EXERCISE DESCRIPTION. Nothing but the exact lines from the one containing "ده. إن لحظة خاصة من أجل المهتمين" through the last line of the records below belongs in your answer.

--------------------

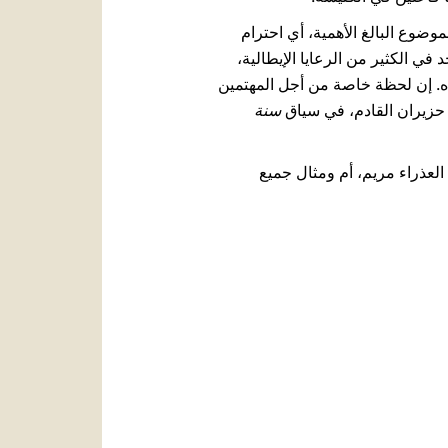
لموضوع البالغ الأهمية، أي احترام
 في الكثير من الرعايا الإيطالية،
ده. إن لحظة خاصة من أجل المهتمين
سنة
العذراء مريم، أم ومثال جميع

--------------------

OUTPUT.
ده. إن لحظة خاصة من أجل المهتمين
سنة
العذراء مريم، أم ومثال جميع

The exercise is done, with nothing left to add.